Stored data
-=-=-

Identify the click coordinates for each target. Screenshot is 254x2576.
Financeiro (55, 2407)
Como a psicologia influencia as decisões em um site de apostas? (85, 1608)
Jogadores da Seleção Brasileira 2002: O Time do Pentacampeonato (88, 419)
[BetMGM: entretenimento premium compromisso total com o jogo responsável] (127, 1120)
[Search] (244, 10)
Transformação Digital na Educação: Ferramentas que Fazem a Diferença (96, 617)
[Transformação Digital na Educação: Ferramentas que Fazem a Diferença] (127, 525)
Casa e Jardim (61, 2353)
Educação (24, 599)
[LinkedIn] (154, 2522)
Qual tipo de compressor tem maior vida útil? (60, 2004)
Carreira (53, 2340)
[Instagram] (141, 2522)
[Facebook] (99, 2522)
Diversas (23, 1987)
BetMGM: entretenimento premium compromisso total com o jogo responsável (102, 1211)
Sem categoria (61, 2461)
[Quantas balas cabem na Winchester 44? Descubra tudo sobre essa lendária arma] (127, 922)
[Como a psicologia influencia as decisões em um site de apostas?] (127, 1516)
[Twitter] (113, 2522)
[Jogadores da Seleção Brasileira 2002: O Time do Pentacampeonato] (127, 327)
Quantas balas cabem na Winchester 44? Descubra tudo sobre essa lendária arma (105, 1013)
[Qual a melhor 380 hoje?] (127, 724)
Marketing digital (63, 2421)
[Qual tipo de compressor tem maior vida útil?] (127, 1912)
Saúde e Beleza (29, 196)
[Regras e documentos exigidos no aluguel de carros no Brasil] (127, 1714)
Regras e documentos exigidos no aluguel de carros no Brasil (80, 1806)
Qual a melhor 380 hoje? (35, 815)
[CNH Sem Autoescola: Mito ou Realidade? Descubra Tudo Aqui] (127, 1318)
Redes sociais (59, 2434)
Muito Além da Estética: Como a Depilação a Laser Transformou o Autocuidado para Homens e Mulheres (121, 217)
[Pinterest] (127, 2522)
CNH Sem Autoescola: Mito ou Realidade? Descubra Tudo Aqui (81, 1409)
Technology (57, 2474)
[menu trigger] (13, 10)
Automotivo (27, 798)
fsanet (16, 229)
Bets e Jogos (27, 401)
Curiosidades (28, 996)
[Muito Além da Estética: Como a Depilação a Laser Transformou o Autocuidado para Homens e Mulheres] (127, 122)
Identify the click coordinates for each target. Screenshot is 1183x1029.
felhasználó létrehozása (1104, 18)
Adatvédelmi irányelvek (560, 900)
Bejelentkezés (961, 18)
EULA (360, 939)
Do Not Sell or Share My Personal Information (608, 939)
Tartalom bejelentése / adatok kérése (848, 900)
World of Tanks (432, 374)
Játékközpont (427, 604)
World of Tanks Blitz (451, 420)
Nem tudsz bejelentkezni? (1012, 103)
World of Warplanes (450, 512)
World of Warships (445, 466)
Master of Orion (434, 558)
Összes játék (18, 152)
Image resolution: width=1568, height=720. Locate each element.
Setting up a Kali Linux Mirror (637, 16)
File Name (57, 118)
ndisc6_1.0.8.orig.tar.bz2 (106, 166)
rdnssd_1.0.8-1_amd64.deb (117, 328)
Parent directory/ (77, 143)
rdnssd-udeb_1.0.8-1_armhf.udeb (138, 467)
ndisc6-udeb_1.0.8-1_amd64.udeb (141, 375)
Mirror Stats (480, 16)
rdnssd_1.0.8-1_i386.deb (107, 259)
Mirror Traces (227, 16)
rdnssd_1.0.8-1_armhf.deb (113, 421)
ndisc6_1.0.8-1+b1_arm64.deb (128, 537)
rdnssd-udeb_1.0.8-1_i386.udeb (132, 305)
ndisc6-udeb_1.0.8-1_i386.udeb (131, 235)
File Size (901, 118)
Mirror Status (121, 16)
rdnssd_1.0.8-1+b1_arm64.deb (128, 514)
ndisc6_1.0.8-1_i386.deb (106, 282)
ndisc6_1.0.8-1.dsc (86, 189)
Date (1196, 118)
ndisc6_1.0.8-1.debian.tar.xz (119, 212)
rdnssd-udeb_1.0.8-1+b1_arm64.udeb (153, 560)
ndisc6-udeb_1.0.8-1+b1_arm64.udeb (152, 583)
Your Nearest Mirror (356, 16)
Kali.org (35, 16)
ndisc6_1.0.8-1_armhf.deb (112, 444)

-=-=-

Your task
An exact copy of the lines above between the line holding "Educação (24, 599)" and the line holding "Összes játék (18, 152)", inclusive, is the whole answer.

Response
Educação (24, 599)
[LinkedIn] (154, 2522)
Qual tipo de compressor tem maior vida útil? (60, 2004)
Carreira (53, 2340)
[Instagram] (141, 2522)
[Facebook] (99, 2522)
Diversas (23, 1987)
BetMGM: entretenimento premium compromisso total com o jogo responsável (102, 1211)
Sem categoria (61, 2461)
[Quantas balas cabem na Winchester 44? Descubra tudo sobre essa lendária arma] (127, 922)
[Como a psicologia influencia as decisões em um site de apostas?] (127, 1516)
[Twitter] (113, 2522)
[Jogadores da Seleção Brasileira 2002: O Time do Pentacampeonato] (127, 327)
Quantas balas cabem na Winchester 44? Descubra tudo sobre essa lendária arma (105, 1013)
[Qual a melhor 380 hoje?] (127, 724)
Marketing digital (63, 2421)
[Qual tipo de compressor tem maior vida útil?] (127, 1912)
Saúde e Beleza (29, 196)
[Regras e documentos exigidos no aluguel de carros no Brasil] (127, 1714)
Regras e documentos exigidos no aluguel de carros no Brasil (80, 1806)
Qual a melhor 380 hoje? (35, 815)
[CNH Sem Autoescola: Mito ou Realidade? Descubra Tudo Aqui] (127, 1318)
Redes sociais (59, 2434)
Muito Além da Estética: Como a Depilação a Laser Transformou o Autocuidado para Homens e Mulheres (121, 217)
[Pinterest] (127, 2522)
CNH Sem Autoescola: Mito ou Realidade? Descubra Tudo Aqui (81, 1409)
Technology (57, 2474)
[menu trigger] (13, 10)
Automotivo (27, 798)
fsanet (16, 229)
Bets e Jogos (27, 401)
Curiosidades (28, 996)
[Muito Além da Estética: Como a Depilação a Laser Transformou o Autocuidado para Homens e Mulheres] (127, 122)
Identify the click coordinates for each target. Screenshot is 1183x1029.
felhasználó létrehozása (1104, 18)
Adatvédelmi irányelvek (560, 900)
Bejelentkezés (961, 18)
EULA (360, 939)
Do Not Sell or Share My Personal Information (608, 939)
Tartalom bejelentése / adatok kérése (848, 900)
World of Tanks (432, 374)
Játékközpont (427, 604)
World of Tanks Blitz (451, 420)
Nem tudsz bejelentkezni? (1012, 103)
World of Warplanes (450, 512)
World of Warships (445, 466)
Master of Orion (434, 558)
Összes játék (18, 152)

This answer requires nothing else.